Odin Teatret
Das Odin Teatret ist eine multikulturelle dänische Theatergruppe, die sich stark der interkulturellen Erforschung theatralen Ausdrucks widmet. Sie wurde 1964 in Oslo von Eugenio Barba gegründet und zog 1966 nach Holstebro in Dänemark, wo sie „Nordisk teaterlaboratorium“ zu ihrem Namen fügten und wo die Gruppe heute noch beheimatet ist. Das Odin Teatret ist zudem die Basis der 1979 auch von Barba gegründeten International School of Theatre Anthropology (ISTA) und des 2002 gegründeten Centre for Theatre Laboratory Studies (CTLS). Zumindest in der Anfangszeit arbeitete es mit den Mitteln des Straßentheaters.
Geschichte
Das Odin Teatret wurde im 1. Oktober 1964 von Eugenio Barba in Oslo gegründet. Die Mitglieder waren vier junge Menschen, die an der staatlichen Theaterschule in Oslo abgelehnt worden waren. Das Odin probte zunächst in einem alten Luftschutzbunker. Ihre erste Produktion Ornitofilene, geschrieben von Jens Bjørneboe, wurde in Norwegen, Schweden, Finnland und in Dänemark gezeigt. Hier wurden sie vom damaligen Bürgermeister von Holstebro eingeladen, ein Theaterlaboratorium einzurichten. Als Gegenleistung wurden ihnen ein alter Bauernhof und eine kleine finanzielle Unterstützung in Aussicht gestellt. Seit Juni 1966 ist das Odin Teatret dort beheimatet. Das „Nordisk teaterlaboratorium“ wurde als Dachorganisation des Theaters und aller seiner Aktivitäten eingerichtet.
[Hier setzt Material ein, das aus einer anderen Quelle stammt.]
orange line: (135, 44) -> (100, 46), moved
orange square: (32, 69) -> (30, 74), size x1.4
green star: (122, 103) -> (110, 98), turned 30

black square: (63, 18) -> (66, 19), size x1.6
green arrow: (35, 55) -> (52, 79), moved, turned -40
Seit 1984 ist das Odin Teatret eine selbstverwaltete Institution. Heute hat es einen permanenten und bezahlten Stamm von etwa 20 Leuten, zu denen Schauspieler, Techniker und administrative Mitarbeiter zählen. Sowohl die Aktivitäten des Theaters als auch die Herkunft seiner Mitglieder erstrecken sich über mehrere Kontinente und die drei Gründungsmitglieder Tage Larsen, Else Marie Laukvik und Torgeir Wethal sind immer noch dabei. Zu den aktuellen Mitgliedern zählen auch Roberta Carreri, Iben Nagel Rasmussen und Julia Varley, die auf eine ähnlich lange aktive Mitgliedschaft zurückblicken können.
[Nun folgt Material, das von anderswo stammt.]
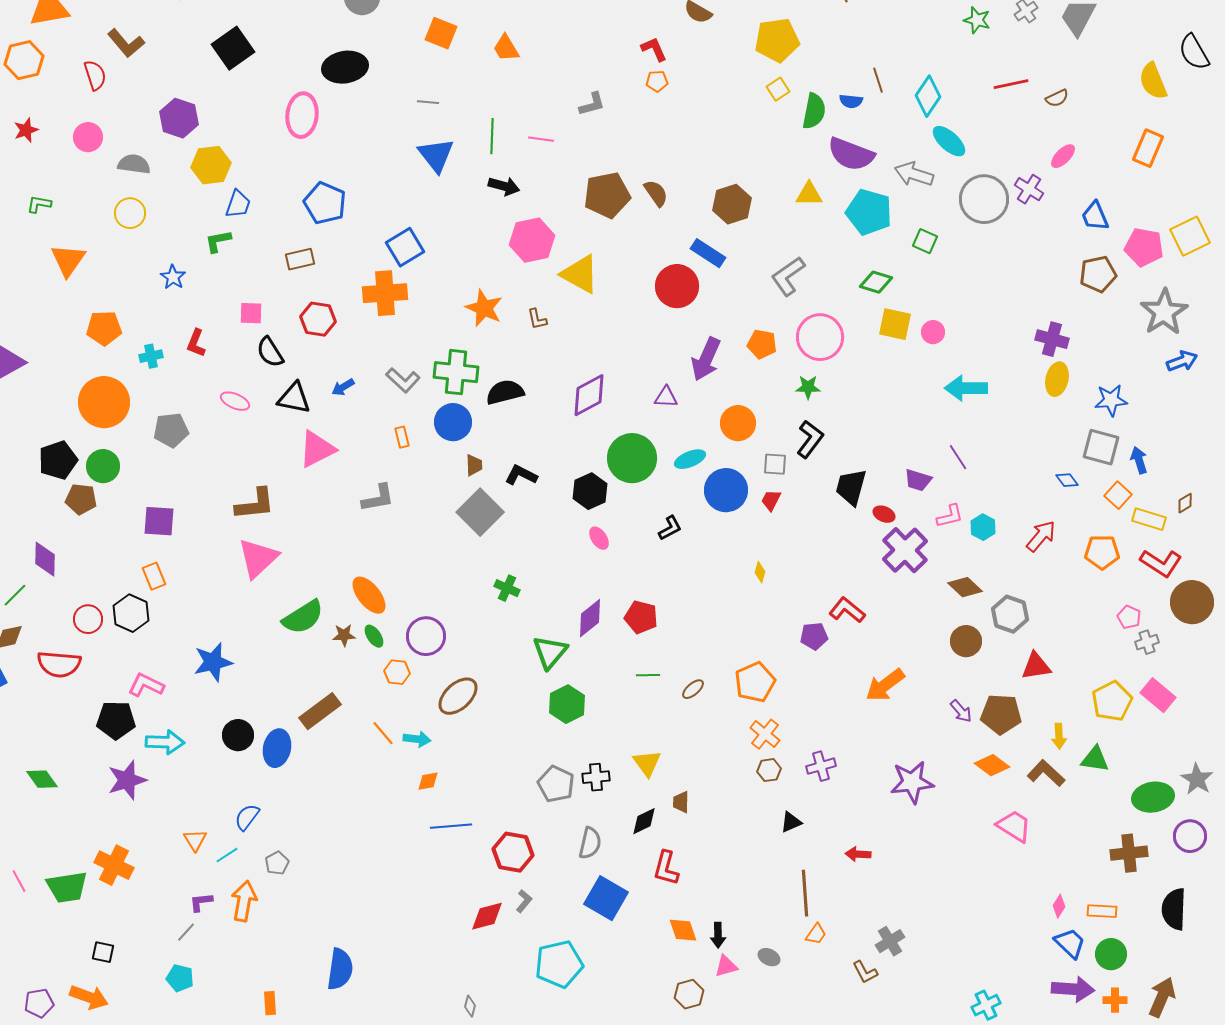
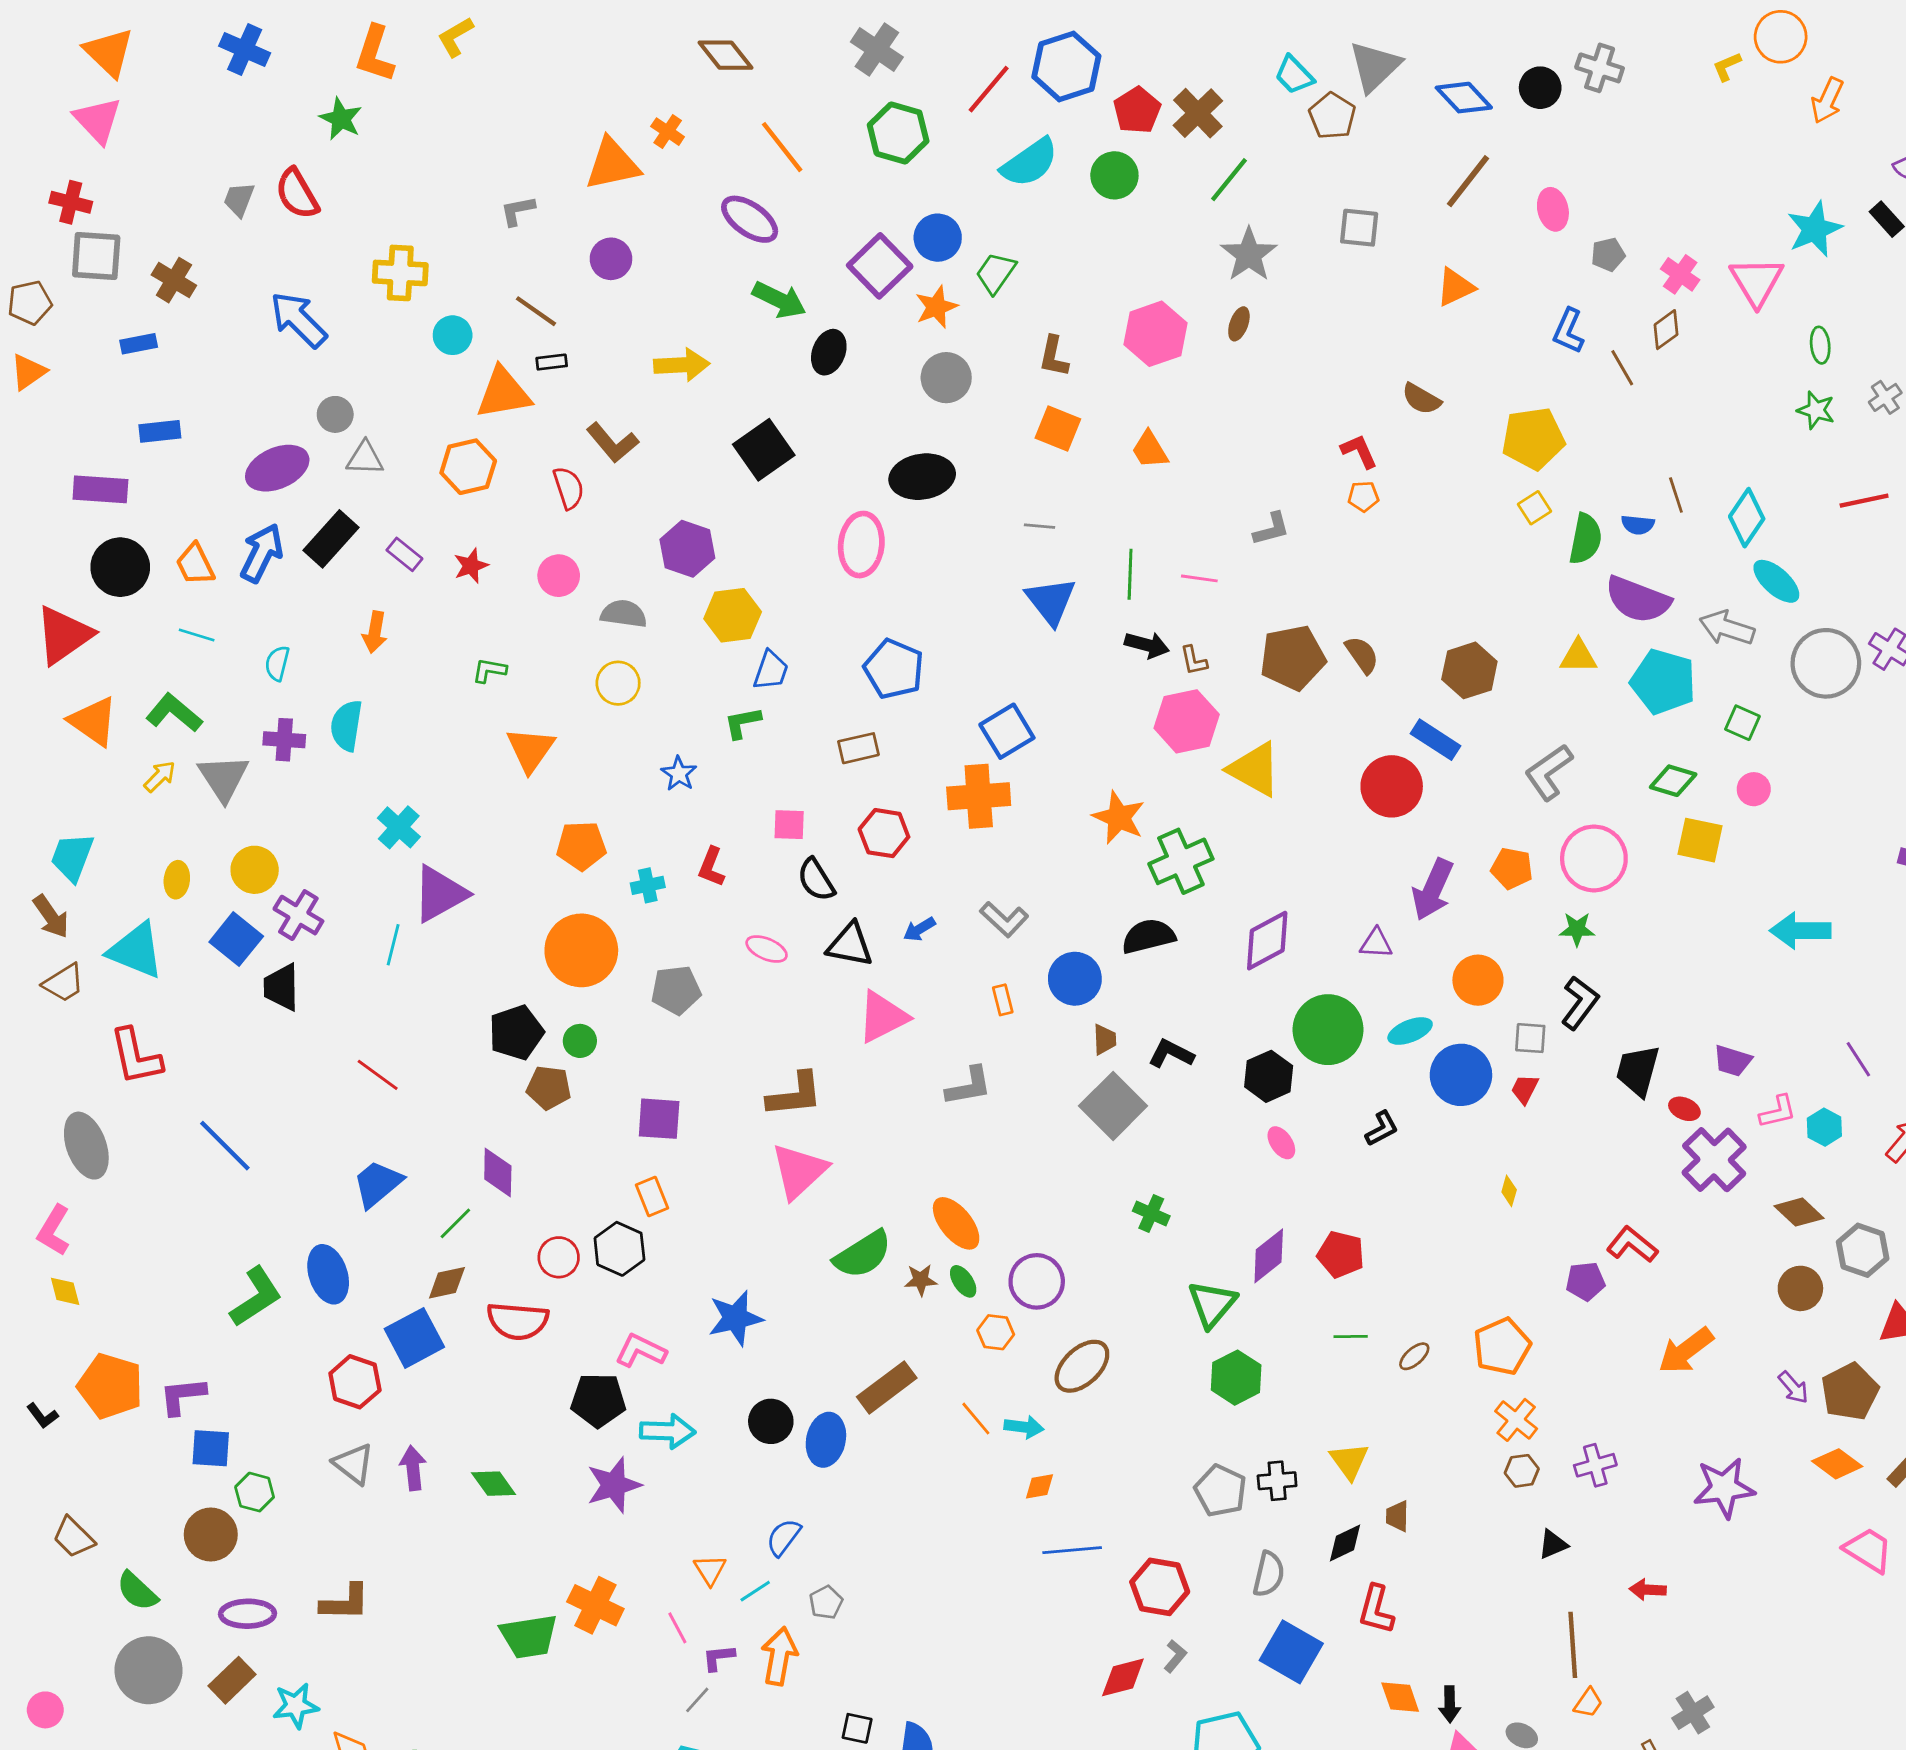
brown L-shape: (537, 319) -> (1194, 660), moved
pink circle: (933, 332) -> (1754, 789), moved
green cross: (456, 372) -> (1181, 861), moved, turned -30
purple line: (958, 457) -> (1858, 1059), moved
green circle: (103, 466) -> (580, 1041), size x0.7
brown pentagon: (1001, 714) -> (1850, 1392), turned -30
pink line: (19, 881) -> (677, 1628), moved
black square: (103, 952) -> (857, 1728), moved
Das Theaterlaboratorium entwickelte sich durch Aufführungen, Forschung, Seminare, Kurse und Filme sowohl in Dänemark als auch im Ausland zu einem interkulturellen und interdisziplinären Netzwerk und Treffpunkt für (angehende) Schauspieler aus aller Welt.[1] Zu den eingeladenen Gastdozenten zählten so bekannte Künstler wie Jean-Louis Barrault, Dario Fo, Étienne Decroux, Jacques Lecoq, Jerzy Grotowski und Joseph Chaikin. Bereits in den 1960er-Jahren schuf es eine Bücherei und einen Verlag, um die Geschichte und die Aktivitäten des Odin zu dokumentieren. Einen ersten Namen machte sich der Odin Teatret Forlag durch die Übersetzung und Erstausgabe von Grotowskis Towards a Poor Theatre, das danach in mehr als fünfzehn Sprachen übersetzt wurde.
Aktivitäten
Zu den Aktivitäten des Nordisk teaterlaboratorium Odin Teatret zählen:
- die Präsentation eigener Produktionen in Holstebro, in Dänemark und im Ausland
- sogenannte „barters“ (engl. für „Austausch, Tauschhandel, Gegengeschäft“) mit verschiedenen sozialen und kulturellen Milieus in Holstebro und im Ausland
- die Organisation von Treffen für Theatergruppen
- didaktische Tätigkeiten in Dänemark und im Ausland
- die Publikation von Magazinen und Büchern sowie die Produktion von didaktischen Filmen
- theateranthropologische Forschung durch die ISTA
- zeitweilige Aufführungen des multikulturellen Theatrum-Mundi-Ensembles
- die Zusammenarbeit des CTLS mit der Universität Aarhus
- die jährliche Holstebro Festuge (dän. für „Festwoche“) und die jährliche Odin-Woche
- das dreijährlich stattfindende Festival Transit, das sich dem Thema „Frauen im Theater“ widmet
- Kindertheater, Ausstellungen, Konzerte, Runder-Tisch-Gespräche, kulturelle kommunale Tätigkeiten in Holstebro und Umgebung.
Aufführungen
Seit seiner Gründung erarbeitete das Odin Dutzende von Aufführungen, die in über 60 Ländern unter den verschiedensten sozialen und kulturellen Bedingungen gezeigt wurden und unter denen sich einige noch im aktuellen Repertoire finden. Eine erste Aufführung von Brecht's Ashes, ursprünglich 1980 aus einer Montage seiner Schriften erarbeitet, musste aufgrund eines Nutzungsverbots der Erben Brechts zu dem im deutschsprachigen Raum bekannten Brechts Asche 2 umgearbeitet werden, das 1982 in Holstebro uraufgeführt wurde.[2] Zu den aktuelleren Stücken gehört etwa Andersen's Dream zum zweihundertsten Geburtstag von Hans Christian Andersen 2005. Da das Theater selbst ein vollständiges Archiv unterhält, das zudem auch Bilder und Videos zur Verfügung stellt, wird hier auf die übliche Aufzählung exemplarischer Stücke sowie auf eine Filmografie verzichtet und auf die Internetadresse des Archivs unter den Weblinks verwiesen.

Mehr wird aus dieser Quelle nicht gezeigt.